Marketers already seem to know a lot about how we think, but what if they could actually watch our brains work as they test their products? A recent experiment by Read Montague, a neuroscientist at Baylor College of Medicine, may be laying the groundwork for just that. In an experiment last year, he scanned volunteers' brains as they drank samples of Coke and Pepsi. When the colas were not identified, the tasters showed no particular preference for either. But when they were shown the iconic red-and-white label, they expressed a huge preference for Coke, irrespective of which cola they were actually sampling. Coke's logo, the scans showed, lit up areas in the brain associated with pleasure expectation in a way that Pepsi's did not. Montague's conclusion: Coke's more pervasive brand marketing affected volunteers' preferences in ways they didn't realize--even if they were normally Pepsi drinkers.
Get ready for an Era of the Brain. New scanning techniques are making it easier to determine how our minds work and creating hopes in the corporate world that companies can make new connections with customers--and duplicate the Coke effect. The breakthrough behind all that is the development of functional magnetic resonance imaging (fMRI), the latest in neuroimaging technology, which displays not only the structure of the brain but also how it actually functions, by measuring its blood flow. In the scans, specific areas of the brain light up as various mental processes occur. Although the technology is still in its infancy, the potential for looking inside the mind is already attracting researchers from other disciplines. Hybrid fields like neuroethics and neuroeconomics are emerging so rapidly that neuro may well become investors' next hot prefix. (So long, nano?)
What's creating the most excitement is a project called the International Consortium for Brain Mapping, a 12-year collaborative effort to create an atlas of the human brain, based on scans of 7,000 brains from three continents. Coordinated by John Mazziotta, who runs the Ahmanson-Lovelace Brain Mapping Center at UCLA, the brain atlas is due to be released online next year. Data are being stored and analyzed on a supercomputer at UCLA with 1 petabyte of capacity--equivalent to a book with 250 billion pages. "They are laying the groundwork for all other brain studies to come," says Allan Jones, of the Allen Institute for Brain Science in Seattle.
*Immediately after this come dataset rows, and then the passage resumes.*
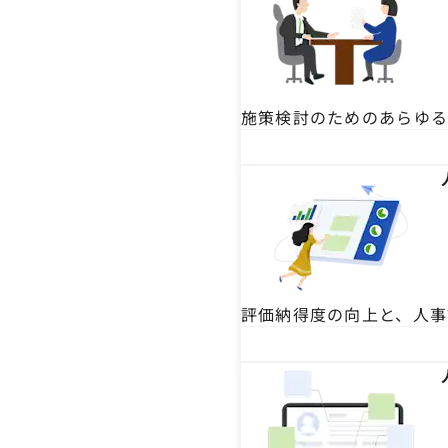
施策検討のためのあらゆ
評価納得度の向上と、人事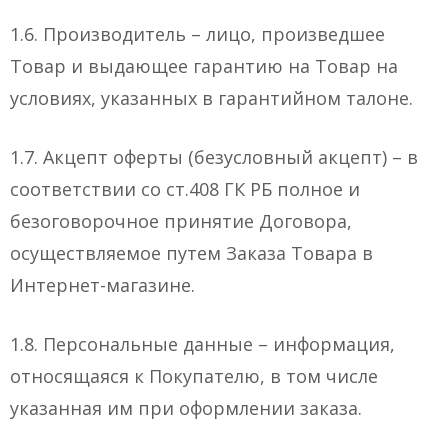
1.6. Производитель – лицо, произведшее
Товар и выдающее гарантию на Товар на
условиях, указанных в гарантийном талоне.
1.7. Акцепт оферты (безусловный акцепт) – в
соответствии со ст.408 ГК РБ полное и
безоговорочное принятие Договора,
осуществляемое путем Заказа Товара в
Интернет-магазине.
1.8. Персональные данные – информация,
относящаяся к Покупателю, в том числе
указанная им при оформлении заказа.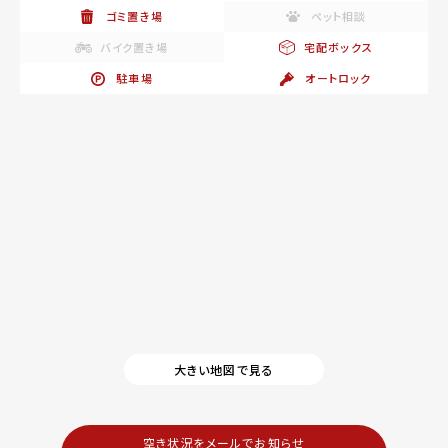
ゴミ置き場
ペット相談
バイク置き場
宅配ボックス
駐車場
オートロック
大きい地図で見る
空き状況をメールでお知らせ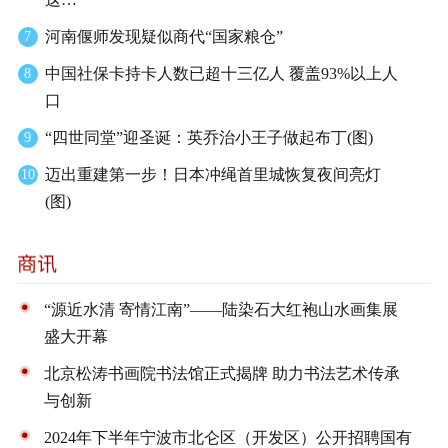
河南偃师发现疑似商代“国家粮仓”
7
中国社保卡持卡人数已超十三亿人 覆盖93%以上人
8
口
“四世同堂”迎圣诞：英乔治小王子做起布丁(图)
9
迈出重建第一步！日本冲绳首里城恢复夜间亮灯
10
(图)
“源近水清 寄情江南”——陆染石大红袍山水画集展
盛大开幕
北京松涛书画院书法馆正式揭牌 助力书法艺术传承
与创新
2024年下半年宁波市北仑区（开发区）公开招聘国有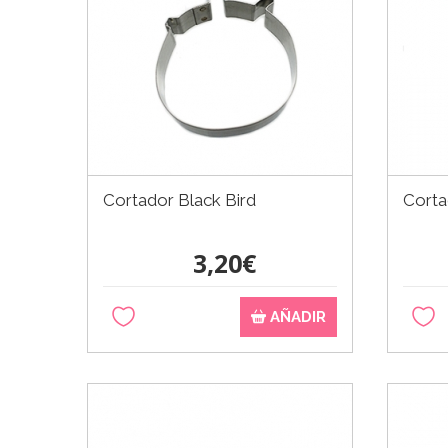
Cortador Black Bird
Corta
3,20€
AÑADIR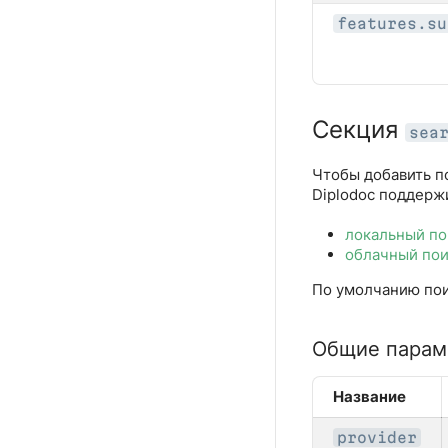
features.su
Секция
sea
Чтобы добавить п
Diplodoc поддерж
локальный пои
облачный пои
По умолчанию по
Общие парам
Название
provider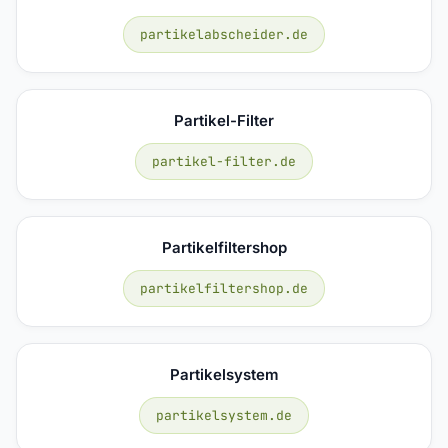
partikelabscheider.de
Partikel-Filter
partikel-filter.de
Partikelfiltershop
partikelfiltershop.de
Partikelsystem
partikelsystem.de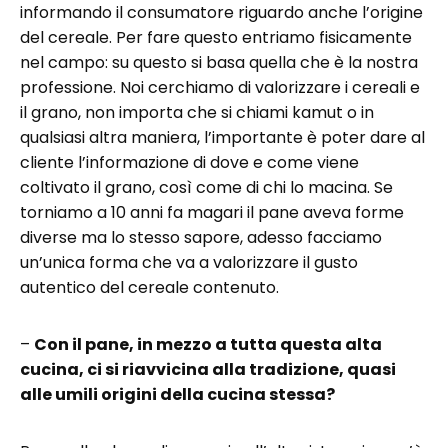
informando il consumatore riguardo anche l’origine
del cereale. Per fare questo entriamo fisicamente
nel campo: su questo si basa quella che è la nostra
professione. Noi cerchiamo di valorizzare i cereali e
il grano, non importa che si chiami kamut o in
qualsiasi altra maniera, l’importante è poter dare al
cliente l’informazione di dove e come viene
coltivato il grano, così come di chi lo macina. Se
torniamo a 10 anni fa magari il pane aveva forme
diverse ma lo stesso sapore, adesso facciamo
un’unica forma che va a valorizzare il gusto
autentico del cereale contenuto.
–
Con il pane, in mezzo a tutta questa alta
cucina, ci si riavvicina alla tradizione, quasi
alle umili origini della cucina stessa?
The immediate benefit would be at the clinical level. The atlas would give researchers and physicians around the world access to virtual maps of how the brain functions, to compare with data they obtain from scans of their subjects or patients. By the end of next year, they should be able to project local scans free of charge into the online atlas via a computer technique called "warping." That will immediately show if some part of the brain appears to be working abnormally, compared with norms established by the scans of the 7,000 "healthy" brains. "We can do very tight matches. For example, you could look for all left-handed Chinese women in their 20s with two years of college and make a match," says Mazziotta. The atlas' scanning techniques could also be used to speed drug trials, since researchers could compare images of the brain before, during and after the administration of a new medication--and then compare those images with brains in the atlas.